◆ **Exercise**: What is needed is an exact copy of every entry below, minus the images.

◆ **Page-level text extractions**:
== == ==

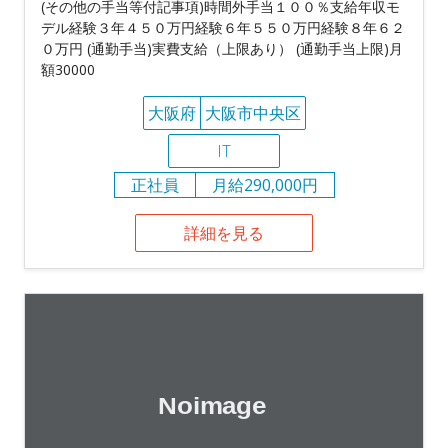
(その他の手当等付記事項)時間外手当１００％支給年収モ
デル経験３年４５０万円経験６年５５０万円経験８年６２
０万円 (通勤手当)実費支給（上限あり） (通勤手当上限)月
額30000
大阪府
大阪市中央区
IT
正社員
月給290,000円
詳細を見る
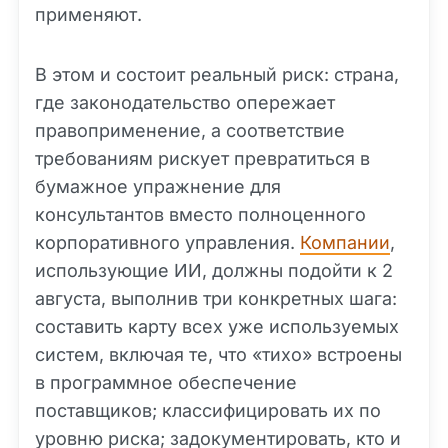
применяют.
В этом и состоит реальный риск: страна,
где законодательство опережает
правоприменение, а соответствие
требованиям рискует превратиться в
бумажное упражнение для
консультантов вместо полноценного
корпоративного управления.
Компании
,
использующие ИИ, должны подойти к 2
августа, выполнив три конкретных шага:
составить карту всех уже используемых
систем, включая те, что «тихо» встроены
в программное обеспечение
поставщиков; классифицировать их по
уровню риска; задокументировать, кто и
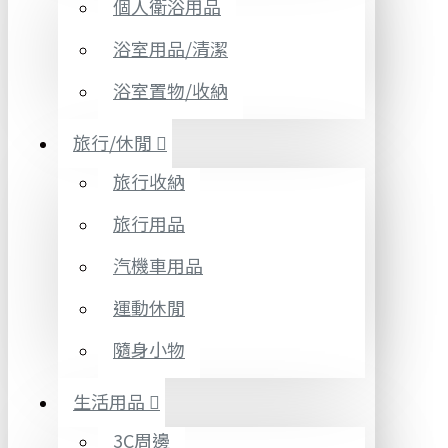
個人衛浴用品
浴室用品/清潔
浴室置物/收納
旅行/休閒
旅行收納
旅行用品
汽機車用品
運動休閒
隨身小物
生活用品
3C周邊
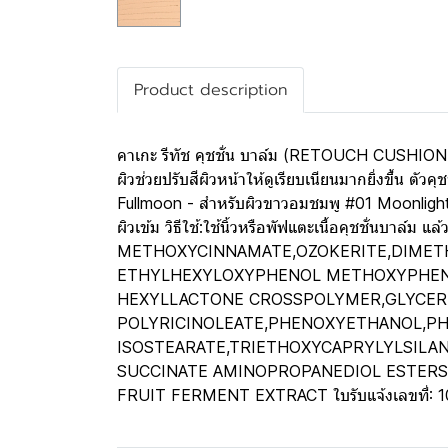
Product description
คาเกะ รีทัช คุชชั่น บาล์ม (RETOUCH CUSHION 
ผิวช่วยปรับสีผิวหน้าให้ดูเรียบเนียนมากยิ่งขึ้น ตั
Fullmoon - สำหรับผิวขาวอมชมพู #01 Moonlight 
ผิวเข้ม วิธีใช้:ใช้นิ้วหรือพัฟแตะเนื้อคุชชั่
METHOXYCINNAMATE,OZOKERITE,DIMETHI
ETHYLHEXYLOXYPHENOL METHOXYPHENYL
HEXYLLACTONE CROSSPOLYMER,GLYCERI
POLYRICINOLEATE,PHENOXYETHANOL,PH
ISOSTEARATE,TRIETHOXYCAPRYLYLSILAN
SUCCINATE AMINOPROPANEDIOL ESTERS 
FRUIT FERMENT EXTRACT ใบรับแจ้งเลขที่: 1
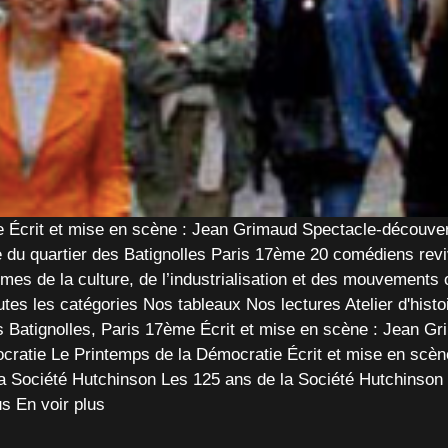
me Écrit et mise en scène : Jean Grimaud Spectacle-découver
du quartier des Batignolles Paris 17ème 20 comédiens revivent
es de la culture, de l’industrialisation et des mouvements o
es les catégories Nos tableaux Nos lectures Atelier d'histoi
es Batignolles, Paris 17ème Écrit et mise en scène : Jean Gr
ratie Le Printemps de la Démocratie Écrit et mise en scèn
 Société Hutchinson Les 125 ans de la Société Hutchinson 
s En voir plus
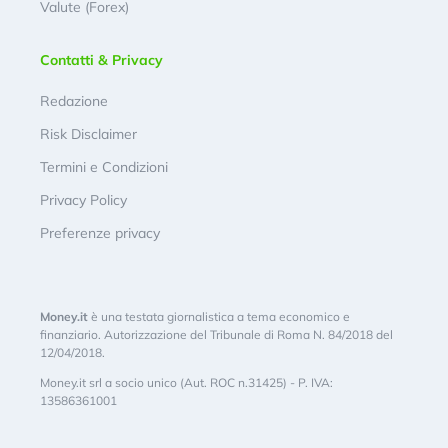
Valute (Forex)
Contatti & Privacy
Redazione
Risk Disclaimer
Termini e Condizioni
Privacy Policy
Preferenze privacy
Money.it
è una testata giornalistica a tema economico e
finanziario. Autorizzazione del Tribunale di Roma N. 84/2018 del
12/04/2018.
Money.it srl a socio unico (Aut. ROC n.31425) - P. IVA:
13586361001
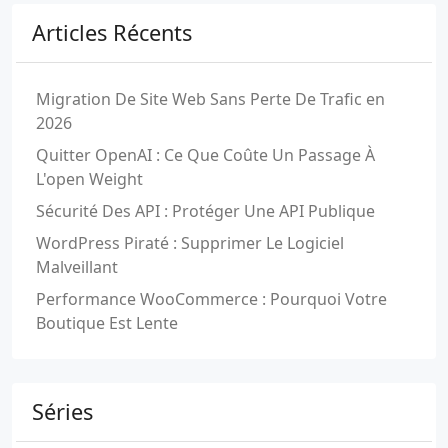
Articles Récents
Migration De Site Web Sans Perte De Trafic en
2026
Quitter OpenAI : Ce Que Coûte Un Passage À
L'open Weight
Sécurité Des API : Protéger Une API Publique
WordPress Piraté : Supprimer Le Logiciel
Malveillant
Performance WooCommerce : Pourquoi Votre
Boutique Est Lente
Séries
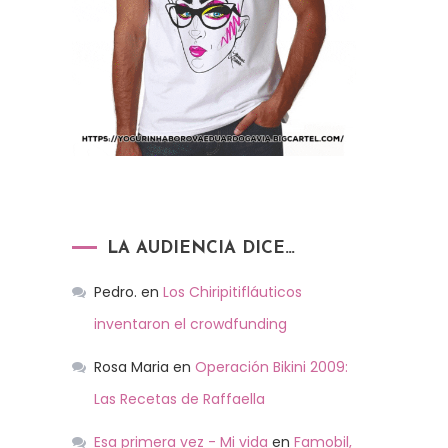
LA AUDIENCIA DICE…
Pedro.
en
Los Chiripitifláuticos
inventaron el crowdfunding
Rosa Maria
en
Operación Bikini 2009:
Las Recetas de Raffaella
Esa primera vez - Mi vida
en
Famobil,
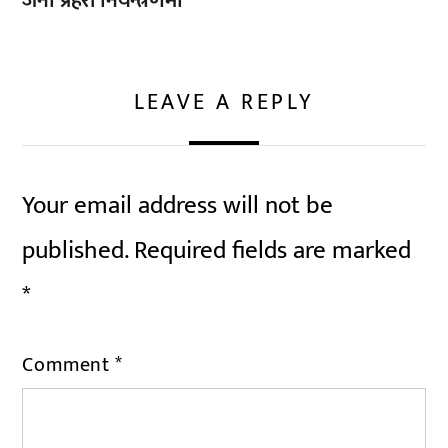
जना प्रहरी नियन्त्रणमा
LEAVE A REPLY
Your email address will not be
published.
Required fields are marked
*
Comment
*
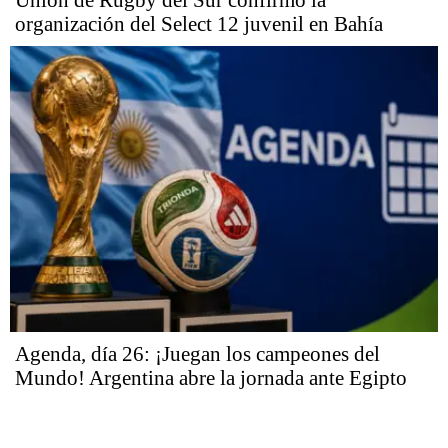
organización del Select 12 juvenil en Bahía
Agenda, día 26: ¡Juegan los campeones del
Mundo! Argentina abre la jornada ante Egipto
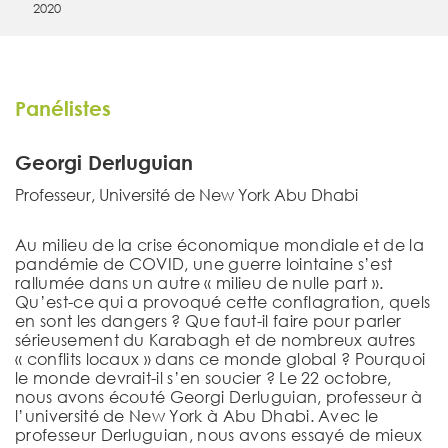
2020
Panélistes
Georgi Derluguian
Professeur, Université de New York Abu Dhabi
Au milieu de la crise économique mondiale et de la
pandémie de COVID, une guerre lointaine s’est
rallumée dans un autre « milieu de nulle part ».
Qu’est-ce qui a provoqué cette conflagration, quels
en sont les dangers ? Que faut-il faire pour parler
sérieusement du Karabagh et de nombreux autres
« conflits locaux » dans ce monde global ? Pourquoi
le monde devrait-il s’en soucier ? Le 22 octobre,
nous avons écouté Georgi Derluguian, professeur à
l’université de New York à Abu Dhabi. Avec le
professeur Derluguian, nous avons essayé de mieux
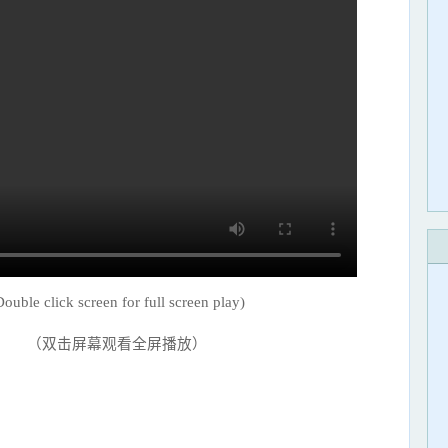
Double click screen for full screen play)
（双击屏幕观看全屏播放）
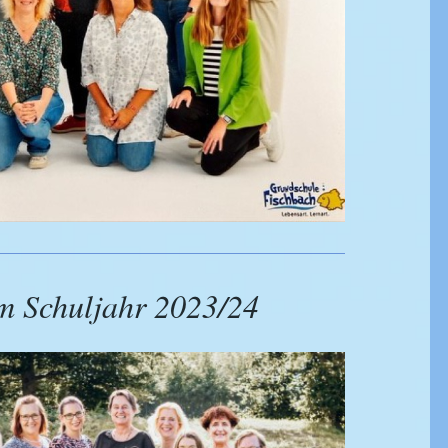
m Schuljahr 2023/24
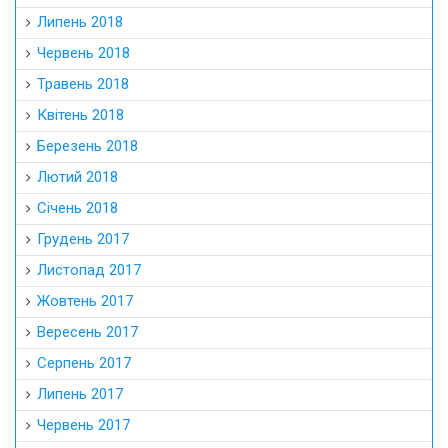
Липень 2018
Червень 2018
Травень 2018
Квітень 2018
Березень 2018
Лютий 2018
Січень 2018
Грудень 2017
Листопад 2017
Жовтень 2017
Вересень 2017
Серпень 2017
Липень 2017
Червень 2017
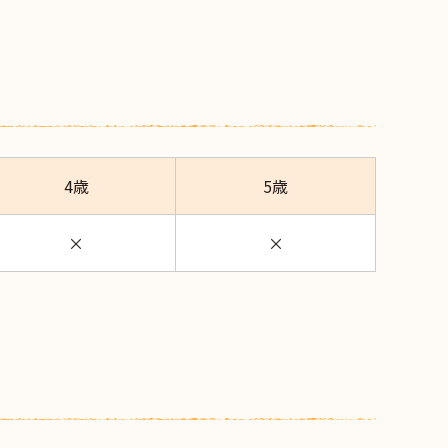
4歳
5歳
×
×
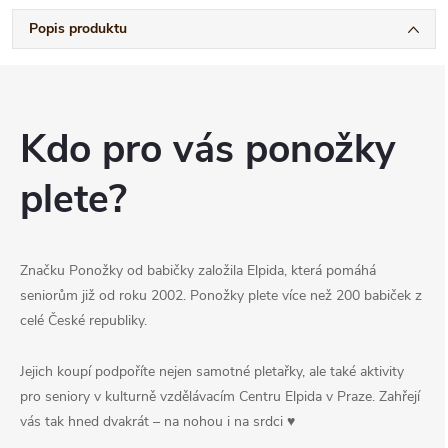
Popis produktu
Kdo pro vás ponožky
plete?
Značku Ponožky od babičky založila Elpida, která pomáhá
seniorům již od roku 2002. Ponožky plete více než 200 babiček z
celé České republiky.
Jejich koupí podpoříte nejen samotné pletařky, ale také aktivity
pro seniory v kulturně vzdělávacím Centru Elpida v Praze. Zahřejí
vás tak hned dvakrát – na nohou i na srdci ♥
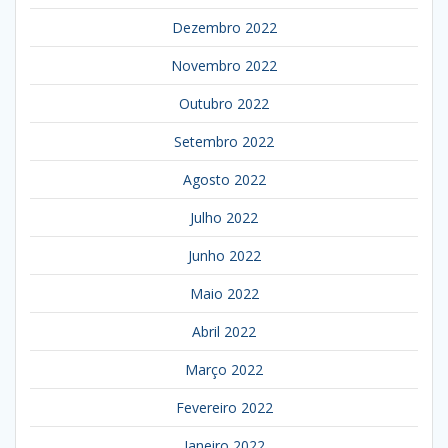
Dezembro 2022
Novembro 2022
Outubro 2022
Setembro 2022
Agosto 2022
Julho 2022
Junho 2022
Maio 2022
Abril 2022
Março 2022
Fevereiro 2022
Janeiro 2022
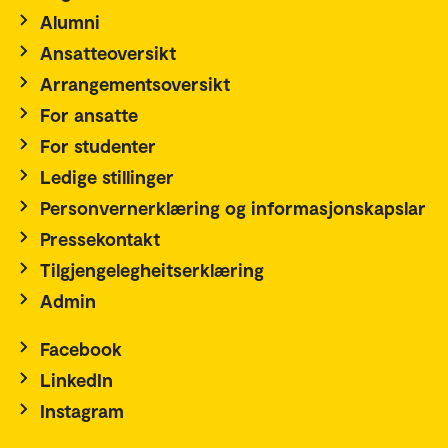
Alumni
Ansatteoversikt
Arrangementsoversikt
For ansatte
For studenter
Ledige stillinger
Personvernerklæring og informasjonskapslar
Pressekontakt
Tilgjengelegheitserklæring
Admin
Facebook
LinkedIn
Instagram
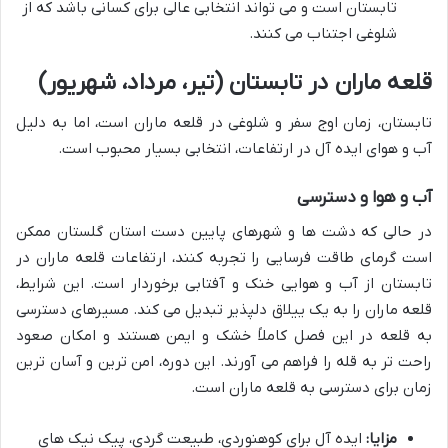
تابستان است و می تواند انتخابی عالی برای کسانی باشد که از
شلوغی اجتناب می کنند.
قلعه ماران در تابستان (تیر، مرداد، شهریور)
تابستان، زمان اوج سفر و شلوغی در قلعه ماران است، اما به دلیل
آب و هوای ایده آل در ارتفاعات، انتخابی بسیار محبوب است.
آب و هوا و دسترسی
در حالی که دشت ها و شهرهای پایین دست استان گلستان ممکن
است گرمای طاقت فرسایی را تجربه کنند، ارتفاعات قلعه ماران در
تابستان از آب و هوایی خنک و آفتابی برخوردار است. این شرایط،
قلعه ماران را به یک ییلاق دلپذیر تبدیل می کند. مسیرهای دسترسی
به قلعه در این فصل کاملاً خشک و ایمن هستند و امکان صعود
راحت تر به قله را فراهم می آورند. این دوره، امن ترین و آسان ترین
زمان برای دسترسی به قلعه ماران است.
مزایا:
ایده آل برای کوهنوردی، طبیعت گردی، پیک نیک های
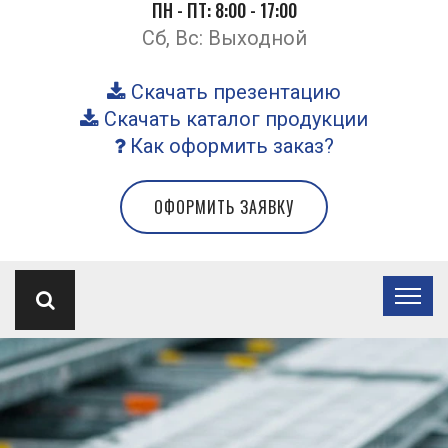
ПН - ПТ: 8:00 - 17:00
Сб, Вс: Выходной
Скачать презентацию
Скачать каталог продукции
Как оформить заказ?
ОФОРМИТЬ ЗАЯВКУ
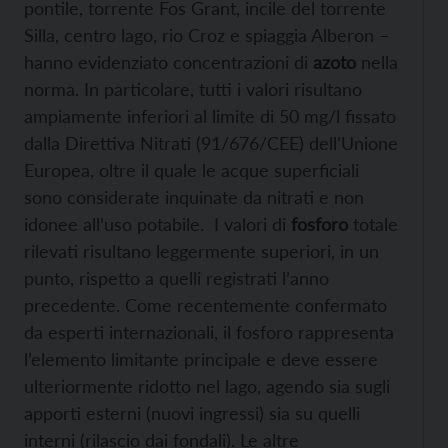
pontile, torrente Fos Grant, incile del torrente
Silla, centro lago, rio Croz e spiaggia Alberon –
hanno evidenziato concentrazioni di
azoto
nella
norma. In particolare, tutti i valori risultano
ampiamente inferiori al limite di 50 mg/l fissato
dalla Direttiva Nitrati (91/676/CEE) dell’Unione
Europea, oltre il quale le acque superficiali
sono considerate inquinate da nitrati e non
idonee all’uso potabile. I valori di
fosforo
totale
rilevati risultano leggermente superiori, in un
punto, rispetto a quelli registrati l’anno
precedente. Come recentemente confermato
da esperti internazionali, il fosforo rappresenta
l’elemento limitante principale e deve essere
ulteriormente ridotto nel lago, agendo sia sugli
apporti esterni (nuovi ingressi) sia su quelli
interni (rilascio dai fondali). Le altre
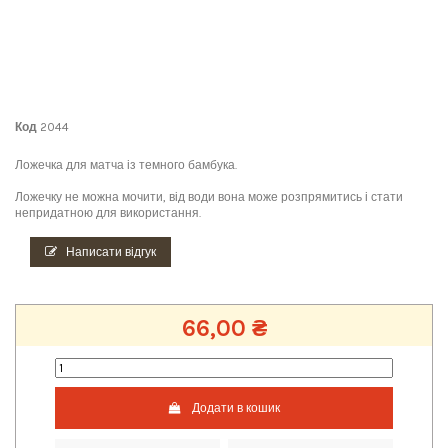
Код
2044
Ложечка для матча із темного бамбука.
Ложечку не можна мочити, від води вона може розпрямитись і стати
непридатною для використання.
Написати відгук
66,00 ₴
Додати в кошик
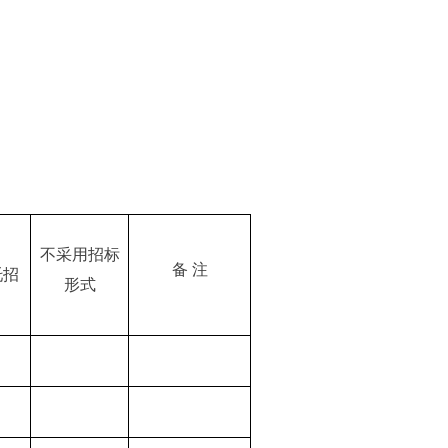
不采用招标
备 注
托招
形式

== == ==

◆ **Solution for this exercise**:
(その他の手当等付記事項)時間外手当１００％支給年収モ
デル経験３年４５０万円経験６年５５０万円経験８年６２
０万円 (通勤手当)実費支給（上限あり） (通勤手当上限)月
額30000
大阪府
大阪市中央区
IT
正社員
月給290,000円
詳細を見る
применяют.
В этом и состоит реальный риск: страна,
где законодательство опережает
правоприменение, а соответствие
требованиям рискует превратиться в
бумажное упражнение для
консультантов вместо полноценного
корпоративного управления.
Компании
,
использующие ИИ, должны подойти к 2
августа, выполнив три конкретных шага:
составить карту всех уже используемых
систем, включая те, что «тихо» встроены
в программное обеспечение
поставщиков; классифицировать их по
уровню риска; задокументировать, кто и
個人衛浴用品
浴室用品/清潔
浴室置物/收納
旅行/休閒
旅行收納
旅行用品
汽機車用品
運動休閒
隨身小物
生活用品
3C周邊
Product description
คาเกะ รีทัช คุชชั่น บาล์ม (RETOUCH CUSHION 
ผิวช่วยปรับสีผิวหน้าให้ดูเรียบเนียนมากยิ่งขึ้น ตั
Fullmoon - สำหรับผิวขาวอมชมพู #01 Moonlight 
ผิวเข้ม วิธีใช้:ใช้นิ้วหรือพัฟแตะเนื้อคุชชั่
METHOXYCINNAMATE,OZOKERITE,DIMETHI
ETHYLHEXYLOXYPHENOL METHOXYPHENYL
HEXYLLACTONE CROSSPOLYMER,GLYCERI
POLYRICINOLEATE,PHENOXYETHANOL,PH
ISOSTEARATE,TRIETHOXYCAPRYLYLSILAN
SUCCINATE AMINOPROPANEDIOL ESTERS 
FRUIT FERMENT EXTRACT ใบรับแจ้งเลขที่: 1
me Écrit et mise en scène : Jean Grimaud Spectacle-découver
du quartier des Batignolles Paris 17ème 20 comédiens revivent
es de la culture, de l’industrialisation et des mouvements o
es les catégories Nos tableaux Nos lectures Atelier d'histoi
es Batignolles, Paris 17ème Écrit et mise en scène : Jean Gr
ratie Le Printemps de la Démocratie Écrit et mise en scèn
 Société Hutchinson Les 125 ans de la Société Hutchinson 
s En voir plus
Valute (Forex)
Contatti & Privacy
Redazione
Risk Disclaimer
Termini e Condizioni
Privacy Policy
Preferenze privacy
Money.it
è una testata giornalistica a tema economico e
finanziario. Autorizzazione del Tribunale di Roma N. 84/2018 del
12/04/2018.
Money.it srl a socio unico (Aut. ROC n.31425) - P. IVA:
13586361001
Articles Récents
Migration De Site Web Sans Perte De Trafic en
2026
Quitter OpenAI : Ce Que Coûte Un Passage À
L'open Weight
Sécurité Des API : Protéger Une API Publique
WordPress Piraté : Supprimer Le Logiciel
Malveillant
Performance WooCommerce : Pourquoi Votre
Boutique Est Lente
Séries
LA AUDIENCIA DICE…
Pedro.
en
Los Chiripitifláuticos
inventaron el crowdfunding
Rosa Maria
en
Operación Bikini 2009:
Las Recetas de Raffaella
Esa primera vez - Mi vida
en
Famobil,
जना प्रहरी नियन्त्रणमा
LEAVE A REPLY
Your email address will not be
published.
Required fields are marked
*
Comment
*
organización del Select 12 juvenil en Bahía
Agenda, día 26: ¡Juegan los campeones del
Mundo! Argentina abre la jornada ante Egipto
2020
Panélistes
Georgi Derluguian
Professeur, Université de New York Abu Dhabi
Au milieu de la crise économique mondiale et de la
pandémie de COVID, une guerre lointaine s’est
rallumée dans un autre « milieu de nulle part ».
Qu’est-ce qui a provoqué cette conflagration, quels
en sont les dangers ? Que faut-il faire pour parler
sérieusement du Karabagh et de nombreux autres
« conflits locaux » dans ce monde global ? Pourquoi
le monde devrait-il s’en soucier ? Le 22 octobre,
nous avons écouté Georgi Derluguian, professeur à
l’université de New York à Abu Dhabi. Avec le
professeur Derluguian, nous avons essayé de mieux
Double click screen for full screen play)
（双击屏幕观看全屏播放）
m Schuljahr 2023/24
Липень 2018
Червень 2018
Травень 2018
Квітень 2018
Березень 2018
Лютий 2018
Січень 2018
Грудень 2017
Листопад 2017
Жовтень 2017
Вересень 2017
Серпень 2017
Липень 2017
Червень 2017
4歳
5歳
×
×
Popis produktu
Kdo pro vás ponožky
plete?
Značku Ponožky od babičky založila Elpida, která pomáhá
seniorům již od roku 2002. Ponožky plete více než 200 babiček z
celé České republiky.
Jejich koupí podpoříte nejen samotné pletařky, ale také aktivity
pro seniory v kulturně vzdělávacím Centru Elpida v Praze. Zahřejí
vás tak hned dvakrát – na nohou i na srdci ♥
Dezembro 2022
Novembro 2022
Outubro 2022
Setembro 2022
Agosto 2022
Julho 2022
Junho 2022
Maio 2022
Abril 2022
Março 2022
Fevereiro 2022
Janeiro 2022
Alumni
Ansatteoversikt
Arrangementsoversikt
For ansatte
For studenter
Ledige stillinger
Personvernerklæring og informasjonskapslar
Pressekontakt
Tilgjengelegheitserklæring
Admin
Facebook
LinkedIn
Instagram
تابستان است و می تواند انتخابی عالی برای کسانی باشد که از
شلوغی اجتناب می کنند.
قلعه ماران در تابستان (تیر، مرداد، شهریور)
تابستان، زمان اوج سفر و شلوغی در قلعه ماران است، اما به دلیل
آب و هوای ایده آل در ارتفاعات، انتخابی بسیار محبوب است.
آب و هوا و دسترسی
در حالی که دشت ها و شهرهای پایین دست استان گلستان ممکن
است گرمای طاقت فرسایی را تجربه کنند، ارتفاعات قلعه ماران در
تابستان از آب و هوایی خنک و آفتابی برخوردار است. این شرایط،
قلعه ماران را به یک ییلاق دلپذیر تبدیل می کند. مسیرهای دسترسی
به قلعه در این فصل کاملاً خشک و ایمن هستند و امکان صعود
راحت تر به قله را فراهم می آورند. این دوره، امن ترین و آسان ترین
زمان برای دسترسی به قلعه ماران است.
مزایا:
ایده آل برای کوهنوردی، طبیعت گردی، پیک نیک های
ПН - ПТ: 8:00 - 17:00
Сб, Вс: Выходной
Скачать презентацию
Скачать каталог продукции
Как оформить заказ?
ОФОРМИТЬ ЗАЯВКУ
pontile, torrente Fos Grant, incile del torrente
Silla, centro lago, rio Croz e spiaggia Alberon –
hanno evidenziato concentrazioni di
azoto
nella
norma. In particolare, tutti i valori risultano
ampiamente inferiori al limite di 50 mg/l fissato
dalla Direttiva Nitrati (91/676/CEE) dell’Unione
Europea, oltre il quale le acque superficiali
sono considerate inquinate da nitrati e non
idonee all’uso potabile. I valori di
fosforo
totale
rilevati risultano leggermente superiori, in un
punto, rispetto a quelli registrati l’anno
precedente. Come recentemente confermato
da esperti internazionali, il fosforo rappresenta
l’elemento limitante principale e deve essere
ulteriormente ridotto nel lago, agendo sia sugli
apporti esterni (nuovi ingressi) sia su quelli
interni (rilascio dai fondali). Le altre
Код
2044
Ложечка для матча із темного бамбука.
Ложечку не можна мочити, від води вона може розпрямитись і стати
непридатною для використання.
Написати відгук
66,00 ₴
Додати в кошик
不采用招标
备 注
托招
形式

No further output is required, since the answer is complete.